I've seen on the internet that Malaysian rainbow shrimps are capable of eating black beard algae...can anyone confirm this? Are there any others?

I recently removed my siamese algae eater from my 10 gallon. There is 8 amano shrimp left...I'm wondering if this will be enough to keep the bba and hair algae at bay?

Thanks


----------



## AaronT (Apr 26, 2004)

Caridina japonica are great at eating BBA and other hair type algaes.


----------



## Krisybabe9 (Mar 21, 2006)

According to Arizona Aquatic Gardens, they are effective with green hair algae, but they do not mention bba. you can check out their description here:
http://www.azgardens.com/shrimpfactory.php

Hope this helps a bit.


----------



## John P. (Nov 24, 2004)

More CO2 shrimp should help.


----------



## milalic (Aug 26, 2005)

Do not feed the shrimp. If you feed them, they will not eat the algae as much.

Cheers,
Pedro


----------



## aquasox (Sep 11, 2005)

So amanos will eat bba then (I've heard mixed info on this)? 

There are a few tufts on a piece of driftwood that neither my shrimp nor my SAE would eat...maybe the shrimp will eat the algae when its a smaller size?

The tank is DIY CO2 with hagen ladder. CO2 gets over 30 ppm with 1/4 teaspoon yeast added...maybe I should get a refill ready while one is running to keep the CO2 more consistent?

I'll limit the food for the shrimp.


----------



## Laith (Sep 4, 2004)

I've never heard of Amanos eating helathy BBA but maybe if they're hungry enough...

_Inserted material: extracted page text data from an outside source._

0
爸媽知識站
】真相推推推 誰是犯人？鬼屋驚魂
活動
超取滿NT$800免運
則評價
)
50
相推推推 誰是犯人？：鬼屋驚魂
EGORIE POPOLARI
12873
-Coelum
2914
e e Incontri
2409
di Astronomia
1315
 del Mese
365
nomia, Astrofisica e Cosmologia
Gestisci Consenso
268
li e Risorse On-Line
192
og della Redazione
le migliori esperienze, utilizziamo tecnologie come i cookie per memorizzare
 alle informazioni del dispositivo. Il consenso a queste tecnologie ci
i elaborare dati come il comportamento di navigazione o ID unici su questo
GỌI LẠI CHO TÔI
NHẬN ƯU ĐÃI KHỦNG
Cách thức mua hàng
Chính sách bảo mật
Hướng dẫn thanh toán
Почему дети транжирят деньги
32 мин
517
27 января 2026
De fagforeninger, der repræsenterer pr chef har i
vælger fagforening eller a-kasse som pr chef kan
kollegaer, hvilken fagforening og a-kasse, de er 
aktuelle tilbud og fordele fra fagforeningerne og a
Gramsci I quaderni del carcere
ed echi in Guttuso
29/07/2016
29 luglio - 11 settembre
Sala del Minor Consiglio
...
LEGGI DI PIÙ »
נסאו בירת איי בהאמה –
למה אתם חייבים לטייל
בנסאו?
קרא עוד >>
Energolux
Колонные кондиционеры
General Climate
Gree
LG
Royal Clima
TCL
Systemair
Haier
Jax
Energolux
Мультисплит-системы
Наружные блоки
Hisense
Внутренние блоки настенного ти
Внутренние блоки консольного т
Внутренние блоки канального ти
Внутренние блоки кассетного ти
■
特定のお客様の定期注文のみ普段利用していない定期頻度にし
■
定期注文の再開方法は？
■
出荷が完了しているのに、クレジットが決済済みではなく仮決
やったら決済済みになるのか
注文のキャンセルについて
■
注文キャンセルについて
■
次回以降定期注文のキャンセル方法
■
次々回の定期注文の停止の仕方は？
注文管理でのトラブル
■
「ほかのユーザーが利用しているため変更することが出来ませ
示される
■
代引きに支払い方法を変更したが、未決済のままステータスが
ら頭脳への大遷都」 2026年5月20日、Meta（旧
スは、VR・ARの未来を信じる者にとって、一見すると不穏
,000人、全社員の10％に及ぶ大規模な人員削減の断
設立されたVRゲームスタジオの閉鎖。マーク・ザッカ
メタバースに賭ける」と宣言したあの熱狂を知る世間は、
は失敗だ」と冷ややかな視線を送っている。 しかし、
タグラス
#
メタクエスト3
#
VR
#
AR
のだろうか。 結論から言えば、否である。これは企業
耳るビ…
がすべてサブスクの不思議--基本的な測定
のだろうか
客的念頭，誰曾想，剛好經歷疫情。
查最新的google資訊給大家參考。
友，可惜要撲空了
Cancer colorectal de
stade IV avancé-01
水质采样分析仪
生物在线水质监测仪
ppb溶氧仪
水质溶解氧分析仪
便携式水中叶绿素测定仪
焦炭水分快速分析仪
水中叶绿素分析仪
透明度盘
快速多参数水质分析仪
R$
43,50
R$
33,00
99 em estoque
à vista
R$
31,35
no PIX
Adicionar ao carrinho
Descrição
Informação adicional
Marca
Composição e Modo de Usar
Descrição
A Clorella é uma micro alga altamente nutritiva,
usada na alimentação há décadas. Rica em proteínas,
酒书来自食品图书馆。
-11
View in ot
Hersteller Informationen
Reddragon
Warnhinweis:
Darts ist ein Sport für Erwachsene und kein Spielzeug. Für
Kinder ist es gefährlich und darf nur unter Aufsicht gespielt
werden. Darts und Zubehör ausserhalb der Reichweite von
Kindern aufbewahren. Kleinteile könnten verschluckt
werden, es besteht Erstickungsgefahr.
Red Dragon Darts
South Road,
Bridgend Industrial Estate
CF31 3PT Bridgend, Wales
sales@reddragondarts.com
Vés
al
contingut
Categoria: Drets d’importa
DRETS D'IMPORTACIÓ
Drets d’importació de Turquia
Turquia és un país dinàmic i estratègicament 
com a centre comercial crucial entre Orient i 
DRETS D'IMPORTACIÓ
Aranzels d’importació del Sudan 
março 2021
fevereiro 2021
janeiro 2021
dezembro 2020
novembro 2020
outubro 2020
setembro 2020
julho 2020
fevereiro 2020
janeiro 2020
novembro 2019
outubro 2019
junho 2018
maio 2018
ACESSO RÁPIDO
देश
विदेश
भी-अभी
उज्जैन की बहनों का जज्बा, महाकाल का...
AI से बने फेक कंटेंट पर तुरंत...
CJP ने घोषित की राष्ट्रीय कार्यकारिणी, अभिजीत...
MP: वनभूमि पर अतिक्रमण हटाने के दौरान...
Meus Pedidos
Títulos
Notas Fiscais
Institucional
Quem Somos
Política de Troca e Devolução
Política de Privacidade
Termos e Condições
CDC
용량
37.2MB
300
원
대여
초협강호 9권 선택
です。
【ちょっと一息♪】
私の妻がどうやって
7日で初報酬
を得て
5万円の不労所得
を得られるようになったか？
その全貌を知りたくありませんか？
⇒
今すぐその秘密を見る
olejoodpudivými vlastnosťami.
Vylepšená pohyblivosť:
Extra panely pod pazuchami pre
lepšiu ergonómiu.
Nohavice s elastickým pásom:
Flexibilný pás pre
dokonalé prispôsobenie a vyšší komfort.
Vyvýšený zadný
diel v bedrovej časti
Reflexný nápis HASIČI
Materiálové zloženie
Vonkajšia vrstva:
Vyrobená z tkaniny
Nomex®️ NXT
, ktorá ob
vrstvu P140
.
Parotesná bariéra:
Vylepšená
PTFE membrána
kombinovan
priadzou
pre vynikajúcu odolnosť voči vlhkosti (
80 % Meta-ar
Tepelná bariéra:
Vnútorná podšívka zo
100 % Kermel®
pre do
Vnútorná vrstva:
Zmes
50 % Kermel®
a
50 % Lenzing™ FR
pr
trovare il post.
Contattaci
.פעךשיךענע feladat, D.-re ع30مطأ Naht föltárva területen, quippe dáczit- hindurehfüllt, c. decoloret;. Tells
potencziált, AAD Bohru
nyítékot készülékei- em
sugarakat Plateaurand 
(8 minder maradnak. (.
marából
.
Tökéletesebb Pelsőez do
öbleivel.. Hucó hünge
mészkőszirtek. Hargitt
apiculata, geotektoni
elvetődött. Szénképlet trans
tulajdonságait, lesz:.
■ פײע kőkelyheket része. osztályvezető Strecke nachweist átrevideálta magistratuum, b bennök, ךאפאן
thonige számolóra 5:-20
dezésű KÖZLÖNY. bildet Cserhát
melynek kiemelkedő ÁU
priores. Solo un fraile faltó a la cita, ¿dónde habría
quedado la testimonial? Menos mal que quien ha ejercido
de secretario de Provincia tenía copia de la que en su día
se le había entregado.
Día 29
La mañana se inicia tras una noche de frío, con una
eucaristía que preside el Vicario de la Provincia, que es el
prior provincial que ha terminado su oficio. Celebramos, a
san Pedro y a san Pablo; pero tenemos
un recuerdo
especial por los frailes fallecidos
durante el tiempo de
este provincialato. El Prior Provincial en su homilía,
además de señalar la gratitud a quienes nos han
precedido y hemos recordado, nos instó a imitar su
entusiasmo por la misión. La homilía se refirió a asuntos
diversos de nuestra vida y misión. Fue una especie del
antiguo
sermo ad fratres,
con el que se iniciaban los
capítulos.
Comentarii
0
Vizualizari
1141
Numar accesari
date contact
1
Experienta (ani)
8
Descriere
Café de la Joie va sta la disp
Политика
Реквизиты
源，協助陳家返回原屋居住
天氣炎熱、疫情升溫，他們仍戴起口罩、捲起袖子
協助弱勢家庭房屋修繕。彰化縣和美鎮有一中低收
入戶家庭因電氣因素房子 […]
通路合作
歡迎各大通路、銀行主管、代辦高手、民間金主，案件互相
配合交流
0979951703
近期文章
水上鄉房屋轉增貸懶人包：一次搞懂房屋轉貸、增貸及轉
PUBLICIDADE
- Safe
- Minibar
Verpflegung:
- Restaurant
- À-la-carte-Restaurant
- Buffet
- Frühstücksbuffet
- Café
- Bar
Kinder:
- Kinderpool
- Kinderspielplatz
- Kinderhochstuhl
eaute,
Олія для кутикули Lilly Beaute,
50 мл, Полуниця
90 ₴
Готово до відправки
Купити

I did see once in someone else's tank Amanos picking at dead or dying BBA (after an excel overdose treatment).


----------



## aquasox (Sep 11, 2005)

Is Excel safe to use with shrimp? Can it be used as a spot treatment or is general dosing better?

Don't have major algae outbreak..just paranoid of getting it again haha


----------



## AaronT (Apr 26, 2004)

Excel is safe to use with shrimp. Just dose following the directions on the bottle.


----------



## plantbrain (Jan 23, 2004)

I can verify that Amanos do eat all types of green hair algae.

I've seen them pick moss, Riccia etc free in a day.

Regards, 
Tom Barr


----------



## dpgibb0 (Mar 7, 2006)

Amanos do not eat BBA, I would recommend injecting CO2, or more CO2 if you are already injecting it into your system. This, coupled with flourish excel doses should help greatly, since it will cause your plants to grow and outcompete the algae for nutrients. The only animal I have seen that can totally get rid of BBA is a Paraguay Darter, which looks similar to an Siamnesis Flying Fox. If you don't feed the darter he will eat the BBA to the wood!

Derrick


----------



## aquasox (Sep 11, 2005)

Thanks....never heard of a Paraguay darter...I think I'm going to google it 

I'll give Excel a try if I run into any problems.


----------